A CPS + CAS rodent model was established. Single fiber recording in vivo and patch clamp experiments in vitro were used to monitor the activity of colonic neurons. Reverse transcription-polymerase chain reaction (RT-PCR), western blots, and immunofluorescence were used to study the effects of CPS and CAS on colon primary afferent sensitivity. We used ovariectomy (OVX) and letrozole to reduce estrogen levels in female rats in order to assess the role of estrogen in female-specific enhanced primary afferent sensitization.

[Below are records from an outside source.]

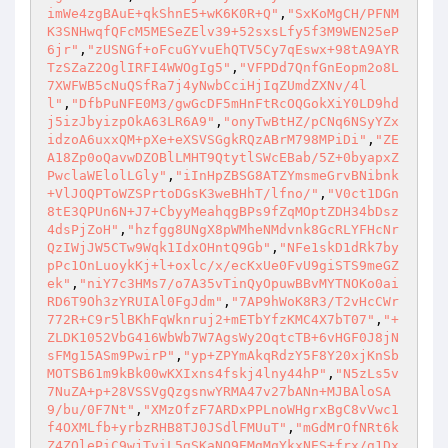
imWe4zgBAuE+qkShnE5+wK6K0R+Q"
,
"SxKoMgCH/PFNM
K3SNHwqfQFcM5MESeZElv39+52sxsLfy5f3M9WEN25eP
6jr"
,
"zUSNGf+oFcuGYvuEhQTV5Cy7qEswx+98tA9AYR
TzSZaZ2OglIRFI4WWOgIg5"
,
"VFPDd7QnfGnEopm2o8L
7XWFWB5cNuQSfRa7j4yNwbCciHjIqZUmdZXNv/4l
l"
,
"DfbPuNFE0M3/gwGcDF5mHnFtRcOQGokXiY0LD9hd
j5izJbyizpOkA63LR6A9"
,
"onyTwBtHZ/pCNq6NSyYZx
idzoA6uxxQM+pXe+eXSVSGgkRQzABrM798MPiDi"
,
"ZE
A18Zp0oQavwDZOBlLMHT9QtytlSWcEBab/5Z+0byapxZ
PwclaWElolLGly"
,
"iInHpZBSG8ATZYmsmeGrvBNibnk
+VlJOQPToWZSPrtoDGsK3weBHhT/lfno/"
,
"V0ct1DGn
8tE3QPUn6N+J7+CbyyMeahqgBPs9fZqMOptZDH34bDsz
4dsPjZoH"
,
"hzfgg8UNgX8pWMheNMdvnk8GcRLYFHcNr
QzIWjJW5CTw9Wqk1IdxOHntQ9Gb"
,
"NFe1skD1dRk7by
pPc1OnLuoykKj+l+oxlc/x/ecKxUe0FvU9giSTS9meGZ
ek"
,
"niY7c3HMs7/o7A35vTinQyOpuwBBvMYTNOKo0ai
RD6T9Oh3zYRUIAl0FgJdm"
,
"7AP9hWoK8R3/T2vHcCWr
772R+C9r5lBKhFqWknruj2+mETbYfzKMC4X7bT07"
,
"+
ZLDK1052VbG416WbWb7W7AgsWy2OqtcTB+6vHGF0J8jN
sFMg15ASm9PwirP"
,
"yp+ZPYmAkqRdzY5F8Y20xjKnSb
MOTSB61m9kBk00wKXIxns4fskj4lny44hP"
,
"N5zLs5v
7NuZA+p+28VSSVgQzgsnwYRMA47v27bANn+MJBAloSA
9/bu/0F7Nt"
,
"XMzOfzF7ARDxPPLnoWHgrxBgC8vVwc1
f4OXMLfb+yrbzRHB8TJ0JSdlFMUuT"
,
"mGdMrOfNRt6k
Z4ZQlePiC9wjTviL5gSKaNO9EMgMqYkxNES+frx/g1Dx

A CPS + CAS rodent model was established. Single fiber recording in vivo and patch clamp experiments were used to monitor the colonic neuron activity in vitro. RT-PCR, western blots, and immunofluorescence were used to study the effects of CPS and CAS on colon primary afferent sensitivity. We used OVX and letrozole to reduce estrogen levels of female rats in order to assess the role of estrogen in female-specific enhanced primary afferent sensitization.

Research results

Spontaneous activity and single fiber activity were significantly greater in females than in males. The enhanced sensitization in female rats mainly came from the low-threshold neurons. CPS significantly increased single-unit afferent fiber activity in the L6-S2 dorsal roots in response. Activity was further enhanced by CAS. In addition, the increased excitability of colon-projecting DRG neurons in CPS + CAS rats was associated with a decrease in transient A-type K+ currents. Compared with OVX, letrozole treatment further reduced the estrogen levels of female rats, which confirmed the gender difference. Moreover, rats treated with letrozole had decreased colonic DRG neuron excitability. The intrathecal infusion of estrogen increased BDNF protein levels and contributed to the response to visceral pain. Western blots showed that nerve growth factor protein was upregulated in CPS + CAS rats.

Research conclusions

This study adds to the evidence of the development of chronic stress-induced visceral hypersensitivity in females, and that it involves estrogen-dependent sensitization of primary afferent colon neurons.

Research perspectives

This study demonstrated that CAS + CPS induced visceral hypersensitivity and that estrogen played a role in the process. Understanding the molecular and neurophysiological mechanisms driving this response will spur the development of female pain-specific therapies.